# Ingredients transformation
    - Last change : 12/05/2021
    - Ingredients processing to get new features
    - Exported csv as 'data_training_multi_pnns.csv'

### Short Description

Usage of a json file with ingredients information (text, taxonomy id, percent estimate) for 200K+ products (mainly french) in the off products database to create 1 column per N most frequent ingredients with percent estimate (or median if missing).

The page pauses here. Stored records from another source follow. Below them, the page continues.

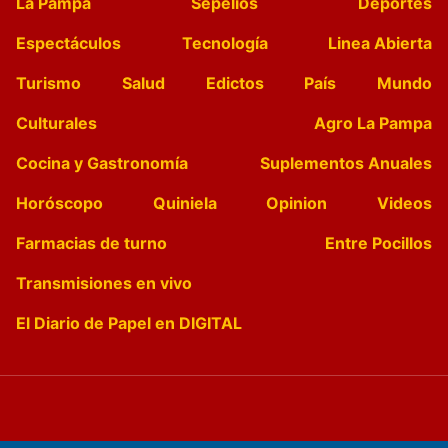
La Pampa
Sepelios
Deportes
Espectáculos
Tecnología
Linea Abierta
Turismo
Salud
Edictos
País
Mundo
Culturales
Agro La Pampa
Cocina y Gastronomía
Suplementos Anuales
Horóscopo
Quiniela
Opinion
Videos
Farmacias de turno
Entre Pocillos
Transmisiones en vivo
El Diario de Papel en DIGITAL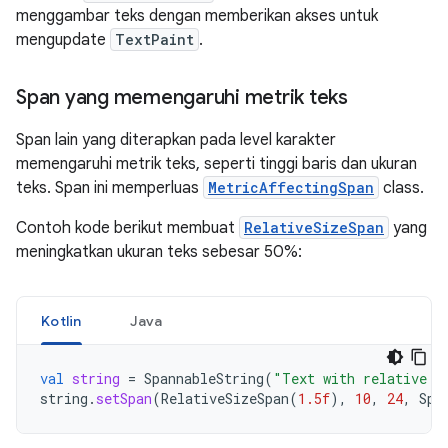
menggambar teks dengan memberikan akses untuk
mengupdate
TextPaint
.
Span yang memengaruhi metrik teks
Span lain yang diterapkan pada level karakter
memengaruhi metrik teks, seperti tinggi baris dan ukuran
teks. Span ini memperluas
MetricAffectingSpan
class.
Contoh kode berikut membuat
RelativeSizeSpan
yang
meningkatkan ukuran teks sebesar 50%:
Kotlin
Java
val
string
=
SpannableString
(
"Text with relative s
string
.
setSpan
(
RelativeSizeSpan
(
1.5f
),
10
,
24
,
Spa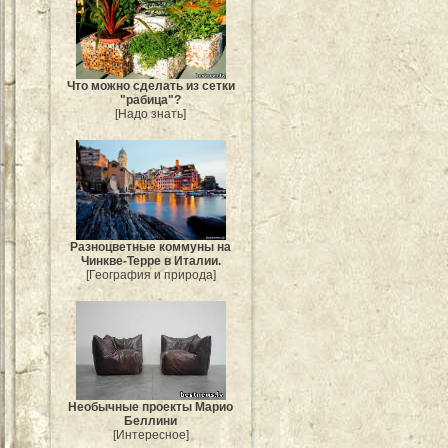
Что можно сделать из сетки
"рабица"?
[Надо знать]
Разноцветные коммуны на
Чинкве-Терре в Италии.
[География и природа]
Необычные проекты Марио
Беллини
[Интересное]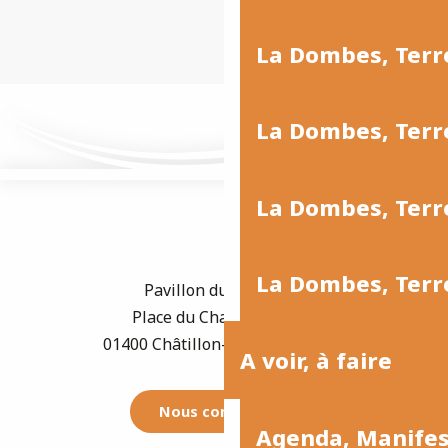
La Dombes, Ter
La Dombes, Terr
La Dombes, Terre
La Dombes, Terre
Pavillon du Tourisme
Place du Champ de Foire
01400 Châtillon-sur-Chalaronne
A voir, à faire
Nous contacter
Agenda, Manife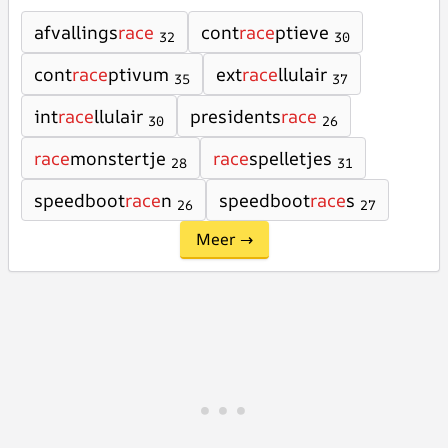
afvallings
race
cont
race
ptieve
32
30
cont
race
ptivum
ext
race
llulair
35
37
int
race
llulair
presidents
race
30
26
race
monstertje
race
spelletjes
28
31
speedboot
race
n
speedboot
race
s
26
27
Meer →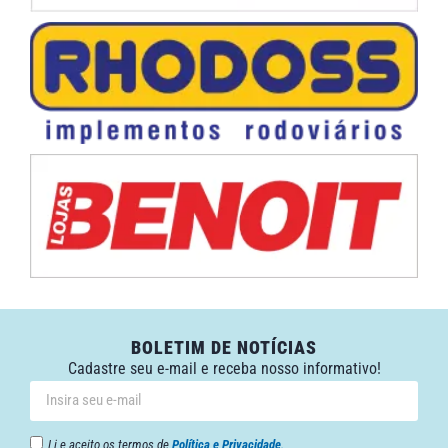
BOLETIM DE NOTÍCIAS
Cadastre seu e-mail e receba nosso informativo!
Li e aceito os termos de
Política e Privacidade
.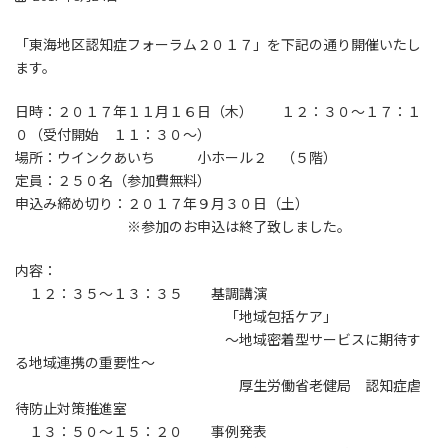
「東海地区認知症フォーラム２０１７」を下記の通り開催いたし
ます。
日時：２０１７年１１月１６日（木） １２：３０～１７：１
０（受付開始 １１：３０～）
場所：ウインクあいち 小ホール２ （５階）
定員：２５０名（参加費無料）
申込み締め切り：２０１７年９月３０日（土）
※参加のお申込は終了致しました。
内容：
１２：３５～１３：３５ 基調講演
「地域包括ケア」
～地域密着型サービスに期待す
る地域連携の重要性～
厚生労働省老健局 認知症虐
待防止対策推進室
１３：５０～１５：２０ 事例発表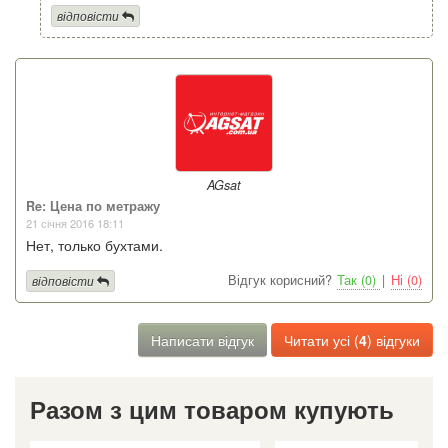
відповісти
AGsat
Re: Цена по метражу
21 січня 2016 18:11
Нет, только бухтами.
Відгук корисний?
Так (0)
|
Ні (0)
відповісти
Написати відгук
Читати усі (
4
) відгуки
Разом з цим товаром купують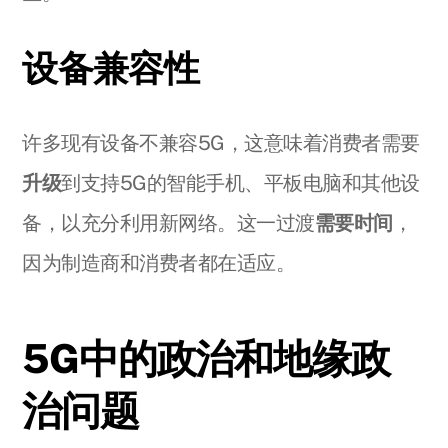
设备兼容性
许多现有设备不兼容5G，这意味着消费者需要
升级
到支持5G的智能手机、平板电脑和其他设
备，以充分利用新网络。这一过渡
需要时间
，
因为制造商和消费者都在适应。
5G中的政治和地缘政
治问题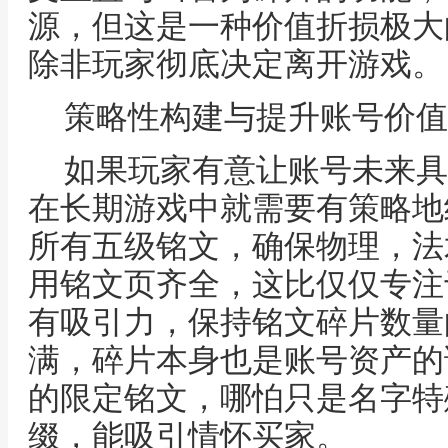
源，但这是一种价值折损极大
除非玩家彻底决定离开游戏。
策略性构建与提升账号价值
如果玩家有意让账号未来具
在长期游戏中就需要有策略地
所有五级铭文，确保物理，法
用铭文页齐全，这比仅仅专注
有吸引力，保持铭文碎片数量
满，碎片本身也是账号资产的
的限定铭文，哪怕只是名字特
缀，能吸引情怀买家。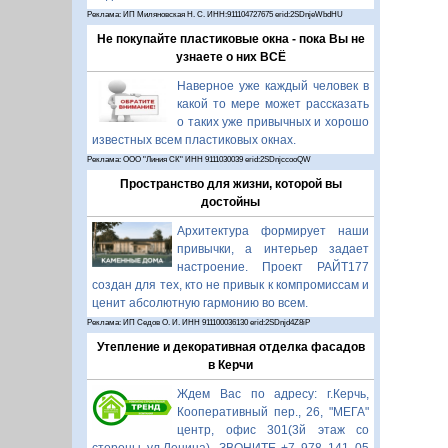
Реклама: ИП Миляновская Н. С. ИНН:911104727675 erid:2SDnjeWbdHU
Не покупайте пластиковые окна - пока Вы не
узнаете о них ВСЁ
Наверное уже каждый человек в
какой то мере может рассказать
о таких уже привычных и хорошо
известных всем пластиковых окнах.
Реклама: ООО "Линия СК" ИНН 9111030039 erid:2SDnjccooQW
Пространство для жизни, которой вы
достойны
Архитектура формирует наши
привычки, а интерьер задает
настроение. Проект РАЙТ177
создан для тех, кто не привык к компромиссам и
ценит абсолютную гармонию во всем.
Реклама: ИП Седов О. И. ИНН 911100036130 erid:2SDnjd4Z8iP
Утепление и декоративная отделка фасадов
в Керчи
Ждем Вас по адресу: г.Керчь,
Кооперативный пер., 26, "МЕГА"
центр, офис 301(3й этаж со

We chose the 450 most frequent ingredients.

## Imports

In [1]:
import pandas as pd
import numpy as np
import time

In [2]:
ing = pd.read_json(r'C:\Users\Antoine\Documents\GitHub\openfoodfacts-ai\ai-emlyon\robotoff_predictions\fr_products_with_ingredients_235211.json')
ing.shape

(235211, 3)

In [3]:
ing = ing.rename(columns={"_id": "code"})
ing

Unnamed: 0,code,ingredients,ingredients_text
0,0.000000e+00,"[{'text': 'Farine de blé', 'vegan': 'yes', 've...","Farine de blé, huile de palme, amidon de tapio..."
1,1.000000e+02,[{'text': 'eau graines de téguments de moutard...,eau graines de téguments de moutarde vinaigre ...
2,1.199000e+03,"[{'ingredients': [{'id': 'en:e316', 'text': 'é...","antioxydant : érythorbate de sodium, colorant ..."
3,1.663000e+03,"[{'percent_min': 20, 'vegan': 'no', 'text': 'L...","Lait entier, sucre, amidon de maïs, cacao, Aga..."
4,2.264000e+03,"[{'text': 'baguette Poite vin Pain baguette', ...","baguette Poite vin Pain baguette 50,6%: farine..."
...,...,...,...
235206,9.990334e+07,"[{'percent_estimate': 50, 'rank': 1, 'percent_...",Jus de fruits à base de jus concentrés et puré...
235207,9.991111e+12,"[{'vegetarian': 'yes', 'text': 'Pomme', 'vegan...","Pomme 71 %, poire 26 %, sucre 4%, antioxydant ..."
235208,9.999201e+12,"[{'id': 'en:sugar', 'percent_max': 100, 'perce...","sucre,beurre de cacao,poudre de jait.entier,fa..."
235209,9.999864e+12,[{'text': 'BIOCOOP BORDEAUX LAC distribue par ...,BIOCOOP BORDEAUX LAC distribue par les eleveur...


In [4]:
#Drop text
ing = ing.drop(columns=['ingredients_text'])

In [5]:
#Read df with pnns
df = pd.read_csv(r'C:\Users\Antoine\Coding Bootcamp\Open Food Facts\df_multi_pnns_v2.csv', low_memory=False)

In [6]:
#Copy
df_copy = df.copy(deep=True)

In [7]:
#Custom columns dict
from eml.datanavig import off_columns_dict
cols = off_columns_dict.copy()

In [8]:
#Changing code type
df['code'] = df.code.astype(float)

In [9]:
#Merge original data with ingredients json
df_with_ing = pd.merge(df, ing, on=['code'], how='right')
df_with_ing = df_with_ing.dropna(subset=['url'])
df_with_ing.shape

(167890, 8)

In [10]:
df_with_ing.head(3)

Unnamed: 0,pnns_groups_1,pnns_groups_2,pnns_groups_3,pnns_groups_4,code,url,product_name,ingredients
1,fat and sauces,dressings and sauces,dressings and sauces,dressings and sauces,100.0,http://world-en.openfoodfacts.org/product/0000...,moutarde au moût de raisin,[{'text': 'eau graines de téguments de moutard...
8,beverages,sweetened beverages,sweetened beverages,artificially sweetened beverages,5.0,http://world-en.openfoodfacts.org/product/0000...,Nectar d'abricot,"[{'percent_max': 50, 'text': 'Jus', 'id': 'en:..."
9,composite foods,one dish meals,legumes,legumes,5.0,http://world-en.openfoodfacts.org/product/05/r...,Ratatouille à la provençale,"[{'percent_max': 50, 'text': 'Jus', 'id': 'en:..."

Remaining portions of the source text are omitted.